Una pequeña empresa que mantiene una API interna emplea el CLI para tareas de plantilla: crear endpoints siguiendo un patrón fijo, añadir pruebas estándar y registrar la documentación. La persona responsable confirma cada comando, pero el tiempo dedicado a la parte repetitiva se reduce drásticamente.
Una freelance que entrega proyectos a clientes diferentes usa el chat para adaptar fragmentos entre lenguajes parecidos: le pasa una función en JavaScript y pide la versión en TypeScript tipada. Sigue revisando línea por línea, pero el primer borrador llega en segundos.
En un equipo de soporte técnico, el CLI sirve como acelerador para diagnosticar incidencias: lo lanzan con el log del error y el agente propone hipótesis y comandos para descartarlas. Como ejecuta solo lo aprobado, se usa con tranquilidad incluso en entornos delicados.
Errores comunes y cómo evitarlos
- Aceptar todas las sugerencias del autocompletado sin leerlas. Aunque tengan buena pinta, pueden llamar a funciones inventadas o usar firmas obsoletas.
- Olvidar abrir los archivos relevantes antes de preguntar al chat. Sin contexto, las respuestas son genéricas; mantener visibles los ficheros que importan mejora muchísimo la calidad.
- Confiar en que el CLI hará lo correcto en entornos compartidos. Aunque pide permiso, conviene probarlo primero en una rama o carpeta de pruebas antes de soltarlo en directorios críticos.
- En Windows, intentar usar el CLI con una versión antigua de PowerShell. Hace falta la versión 6 o superior; si no, los comandos fallan con errores poco claros.
- Pasar fragmentos con datos sensibles al chat o al CLI. Si el proyecto tiene claves o datos personales, conviene anonimizar y, en organizaciones reguladas, respetar las políticas internas.
- Ignorar los límites del plan gratuito hasta que se cortan. Saber en qué momento del mes te acercas al tope evita quedarte sin asistente justo cuando más lo necesitas.
Cuándo NO usarla
Para proyectos donde la privacidad de cada línea es crítica y no se pueden enviar fragmentos a servicios externos, conviene una alternativa autoalojada o un modelo local con otro editor. Tampoco aporta tanto en scripts de un solo archivo y unas pocas líneas: la sobrecarga de tener un asistente activo no compensa el ahorro.

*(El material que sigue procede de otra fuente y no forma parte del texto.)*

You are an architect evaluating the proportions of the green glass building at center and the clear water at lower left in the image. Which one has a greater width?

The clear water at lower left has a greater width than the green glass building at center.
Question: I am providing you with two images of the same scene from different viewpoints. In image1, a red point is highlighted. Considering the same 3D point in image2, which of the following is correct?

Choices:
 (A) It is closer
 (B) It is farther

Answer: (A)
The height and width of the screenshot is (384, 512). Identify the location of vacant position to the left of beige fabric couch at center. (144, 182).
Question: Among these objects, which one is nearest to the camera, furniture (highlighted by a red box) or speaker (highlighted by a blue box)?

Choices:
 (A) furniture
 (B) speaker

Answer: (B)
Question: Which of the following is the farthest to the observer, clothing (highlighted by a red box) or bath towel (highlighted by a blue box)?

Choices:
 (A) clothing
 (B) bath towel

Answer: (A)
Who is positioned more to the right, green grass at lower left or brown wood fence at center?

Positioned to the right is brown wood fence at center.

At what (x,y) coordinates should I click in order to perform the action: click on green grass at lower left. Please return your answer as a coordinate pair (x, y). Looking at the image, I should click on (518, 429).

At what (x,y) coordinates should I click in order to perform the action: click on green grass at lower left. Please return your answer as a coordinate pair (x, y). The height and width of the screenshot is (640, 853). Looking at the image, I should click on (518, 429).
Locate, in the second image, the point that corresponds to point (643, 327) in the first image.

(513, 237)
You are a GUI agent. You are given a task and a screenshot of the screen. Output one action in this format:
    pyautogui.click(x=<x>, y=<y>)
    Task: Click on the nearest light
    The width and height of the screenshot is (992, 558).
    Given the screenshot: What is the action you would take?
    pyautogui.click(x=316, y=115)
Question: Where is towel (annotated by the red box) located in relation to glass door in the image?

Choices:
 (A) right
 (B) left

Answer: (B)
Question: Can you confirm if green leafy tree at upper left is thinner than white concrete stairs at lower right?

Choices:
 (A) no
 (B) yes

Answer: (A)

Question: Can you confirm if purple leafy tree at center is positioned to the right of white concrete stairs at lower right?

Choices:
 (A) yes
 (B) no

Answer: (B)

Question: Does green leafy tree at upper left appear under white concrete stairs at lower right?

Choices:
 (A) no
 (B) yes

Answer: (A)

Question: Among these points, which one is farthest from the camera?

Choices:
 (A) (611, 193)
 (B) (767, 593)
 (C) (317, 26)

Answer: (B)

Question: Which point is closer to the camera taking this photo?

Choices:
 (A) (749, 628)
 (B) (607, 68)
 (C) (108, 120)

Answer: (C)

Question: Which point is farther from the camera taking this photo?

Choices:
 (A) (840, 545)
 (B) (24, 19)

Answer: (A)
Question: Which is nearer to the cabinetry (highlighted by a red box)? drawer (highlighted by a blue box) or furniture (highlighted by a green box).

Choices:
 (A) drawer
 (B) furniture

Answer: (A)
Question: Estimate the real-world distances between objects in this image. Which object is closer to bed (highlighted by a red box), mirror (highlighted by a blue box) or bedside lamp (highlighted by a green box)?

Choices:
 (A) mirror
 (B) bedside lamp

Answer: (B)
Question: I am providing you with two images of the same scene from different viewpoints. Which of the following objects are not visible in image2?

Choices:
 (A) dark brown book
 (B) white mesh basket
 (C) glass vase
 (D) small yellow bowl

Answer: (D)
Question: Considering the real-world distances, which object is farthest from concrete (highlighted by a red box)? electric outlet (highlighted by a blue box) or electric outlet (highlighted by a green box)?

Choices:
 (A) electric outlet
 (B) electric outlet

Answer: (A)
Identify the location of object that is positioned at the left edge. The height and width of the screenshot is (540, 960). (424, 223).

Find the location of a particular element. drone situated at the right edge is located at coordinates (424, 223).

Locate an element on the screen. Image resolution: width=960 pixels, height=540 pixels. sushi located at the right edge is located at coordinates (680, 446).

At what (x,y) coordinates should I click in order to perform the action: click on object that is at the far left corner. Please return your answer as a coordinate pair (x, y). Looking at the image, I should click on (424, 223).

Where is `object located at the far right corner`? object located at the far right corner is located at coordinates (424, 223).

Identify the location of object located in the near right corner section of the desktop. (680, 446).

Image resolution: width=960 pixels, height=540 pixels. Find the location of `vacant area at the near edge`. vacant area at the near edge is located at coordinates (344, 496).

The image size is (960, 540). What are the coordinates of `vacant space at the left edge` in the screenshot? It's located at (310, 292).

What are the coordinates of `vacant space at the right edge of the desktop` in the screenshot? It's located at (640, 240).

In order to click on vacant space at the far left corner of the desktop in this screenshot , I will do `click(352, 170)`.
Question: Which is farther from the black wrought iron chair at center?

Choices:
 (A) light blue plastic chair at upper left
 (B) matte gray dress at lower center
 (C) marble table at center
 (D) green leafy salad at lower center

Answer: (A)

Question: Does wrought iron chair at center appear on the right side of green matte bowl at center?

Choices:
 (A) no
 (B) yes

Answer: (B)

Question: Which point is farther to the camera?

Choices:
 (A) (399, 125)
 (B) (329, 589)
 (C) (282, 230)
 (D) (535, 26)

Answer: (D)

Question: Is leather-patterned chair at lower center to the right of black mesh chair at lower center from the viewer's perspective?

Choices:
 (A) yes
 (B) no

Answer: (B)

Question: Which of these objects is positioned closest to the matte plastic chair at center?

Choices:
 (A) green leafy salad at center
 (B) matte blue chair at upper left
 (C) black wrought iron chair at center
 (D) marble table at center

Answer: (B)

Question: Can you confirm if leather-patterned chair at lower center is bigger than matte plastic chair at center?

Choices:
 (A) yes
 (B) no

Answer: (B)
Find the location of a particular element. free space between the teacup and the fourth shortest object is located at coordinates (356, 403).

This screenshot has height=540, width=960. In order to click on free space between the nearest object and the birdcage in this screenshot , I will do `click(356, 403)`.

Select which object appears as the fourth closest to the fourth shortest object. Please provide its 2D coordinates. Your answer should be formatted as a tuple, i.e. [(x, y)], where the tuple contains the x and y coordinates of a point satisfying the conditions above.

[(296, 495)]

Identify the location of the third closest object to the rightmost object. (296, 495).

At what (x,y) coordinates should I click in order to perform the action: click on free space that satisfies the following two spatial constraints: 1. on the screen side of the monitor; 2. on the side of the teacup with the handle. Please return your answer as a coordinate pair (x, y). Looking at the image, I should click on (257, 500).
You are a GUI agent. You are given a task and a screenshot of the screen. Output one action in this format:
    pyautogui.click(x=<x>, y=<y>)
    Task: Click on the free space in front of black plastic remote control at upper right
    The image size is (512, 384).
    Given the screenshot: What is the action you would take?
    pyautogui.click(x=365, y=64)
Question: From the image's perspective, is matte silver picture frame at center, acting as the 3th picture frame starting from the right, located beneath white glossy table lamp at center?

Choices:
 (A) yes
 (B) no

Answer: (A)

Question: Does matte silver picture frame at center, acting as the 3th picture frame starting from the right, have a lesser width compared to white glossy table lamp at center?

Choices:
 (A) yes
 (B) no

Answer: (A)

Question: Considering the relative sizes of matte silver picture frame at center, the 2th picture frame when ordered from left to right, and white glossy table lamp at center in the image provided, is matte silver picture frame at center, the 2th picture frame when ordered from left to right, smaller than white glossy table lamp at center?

Si estás aprendiendo a programar desde cero, usar Copilot a todas horas puede ocultar los fundamentos. Una buena pauta es alternar: practicar a mano para fijar conceptos y activar el asistente cuando ya entiendes lo que está sucediendo bajo el capó.
Combinarla con otras herramientas
Copilot se complementa bien con un agente generalista para tareas largas o desatendidas en la terminal, mientras el propio Copilot cubre la edición fina. También se lleva muy bien con las acciones de GitHub para automatizar revisiones de código, despliegues o tareas programadas. Una herramienta de diseño de interfaz que exporte código encaja al principio del flujo: maquetas allí, traes el resultado al editor y refinas la lógica con Copilot.
Mini-ejercicio
Coge un repositorio pequeño tuyo. Abre el editor con la extensión activa y escribe la cabecera de una función nueva (por ejemplo, una que reciba una fecha y devuelva el nombre del día en castellano). Acepta la sugerencia inicial, léela y corrige lo que no encaje. Después, pide al chat un test rápido para esa función con dos casos. Por último, abre la terminal, lanza copilot y pídele que cree un commit con un mensaje claro describiendo el cambio; aprueba o ajusta el comando antes de ejecutarlo.
Sabrás que está bien si terminas con la función funcionando, un test que pasa y un commit con un mensaje legible, y eres capaz de explicar cada línea que has aceptado.